══ INPUT MATERIAL

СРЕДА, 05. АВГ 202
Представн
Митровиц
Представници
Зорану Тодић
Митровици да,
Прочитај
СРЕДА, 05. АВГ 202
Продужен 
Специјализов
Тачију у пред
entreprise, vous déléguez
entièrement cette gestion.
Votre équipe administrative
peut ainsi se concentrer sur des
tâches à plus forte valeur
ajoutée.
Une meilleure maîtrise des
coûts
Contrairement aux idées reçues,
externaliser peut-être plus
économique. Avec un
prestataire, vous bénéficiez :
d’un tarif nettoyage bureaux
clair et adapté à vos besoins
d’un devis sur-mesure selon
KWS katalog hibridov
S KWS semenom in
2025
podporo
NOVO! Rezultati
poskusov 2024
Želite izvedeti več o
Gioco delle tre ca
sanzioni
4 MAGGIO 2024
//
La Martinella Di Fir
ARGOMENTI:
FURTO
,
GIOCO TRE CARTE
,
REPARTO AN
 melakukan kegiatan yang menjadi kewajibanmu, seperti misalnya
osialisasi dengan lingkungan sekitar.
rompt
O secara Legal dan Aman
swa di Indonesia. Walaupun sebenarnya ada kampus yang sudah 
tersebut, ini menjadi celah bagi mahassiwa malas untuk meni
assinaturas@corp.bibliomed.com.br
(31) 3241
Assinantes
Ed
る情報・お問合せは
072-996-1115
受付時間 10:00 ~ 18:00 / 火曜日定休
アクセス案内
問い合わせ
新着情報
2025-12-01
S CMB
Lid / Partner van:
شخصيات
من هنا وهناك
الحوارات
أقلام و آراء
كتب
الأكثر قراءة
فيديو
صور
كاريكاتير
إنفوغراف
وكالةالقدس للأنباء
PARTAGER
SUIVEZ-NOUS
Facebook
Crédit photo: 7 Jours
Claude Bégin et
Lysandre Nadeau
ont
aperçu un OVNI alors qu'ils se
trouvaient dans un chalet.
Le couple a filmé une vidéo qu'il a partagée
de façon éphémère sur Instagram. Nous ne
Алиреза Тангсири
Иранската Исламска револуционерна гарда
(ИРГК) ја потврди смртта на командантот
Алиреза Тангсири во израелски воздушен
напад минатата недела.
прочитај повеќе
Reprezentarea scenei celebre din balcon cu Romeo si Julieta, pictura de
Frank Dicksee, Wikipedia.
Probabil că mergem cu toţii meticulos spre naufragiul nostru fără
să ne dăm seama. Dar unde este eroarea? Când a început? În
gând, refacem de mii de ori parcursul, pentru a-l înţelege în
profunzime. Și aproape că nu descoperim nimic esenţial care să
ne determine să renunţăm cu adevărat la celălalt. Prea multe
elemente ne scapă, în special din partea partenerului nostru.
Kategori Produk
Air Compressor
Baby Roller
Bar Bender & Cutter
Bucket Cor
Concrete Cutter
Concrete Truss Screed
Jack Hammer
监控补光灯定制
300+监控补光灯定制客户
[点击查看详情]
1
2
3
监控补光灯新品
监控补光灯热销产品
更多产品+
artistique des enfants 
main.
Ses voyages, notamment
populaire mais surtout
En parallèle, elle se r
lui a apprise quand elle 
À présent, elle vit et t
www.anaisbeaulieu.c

════

» WORK TO COMPLETE: Your answer should consist only of the lines above between the line holding "072-996-1115" and the line holding "ne determine să", inclusive, each transcribed exactly.

» OUTPUT BELOW:
072-996-1115
受付時間 10:00 ~ 18:00 / 火曜日定休
アクセス案内
問い合わせ
新着情報
2025-12-01
S CMB
Lid / Partner van:
شخصيات
من هنا وهناك
الحوارات
أقلام و آراء
كتب
الأكثر قراءة
فيديو
صور
كاريكاتير
إنفوغراف
وكالةالقدس للأنباء
PARTAGER
SUIVEZ-NOUS
Facebook
Crédit photo: 7 Jours
Claude Bégin et
Lysandre Nadeau
ont
aperçu un OVNI alors qu'ils se
trouvaient dans un chalet.
Le couple a filmé une vidéo qu'il a partagée
de façon éphémère sur Instagram. Nous ne
Алиреза Тангсири
Иранската Исламска револуционерна гарда
(ИРГК) ја потврди смртта на командантот
Алиреза Тангсири во израелски воздушен
напад минатата недела.
прочитај повеќе
Reprezentarea scenei celebre din balcon cu Romeo si Julieta, pictura de
Frank Dicksee, Wikipedia.
Probabil că mergem cu toţii meticulos spre naufragiul nostru fără
să ne dăm seama. Dar unde este eroarea? Când a început? În
gând, refacem de mii de ori parcursul, pentru a-l înţelege în
profunzime. Și aproape că nu descoperim nimic esenţial care să
ne determine să renunţăm cu adevărat la celălalt. Prea multe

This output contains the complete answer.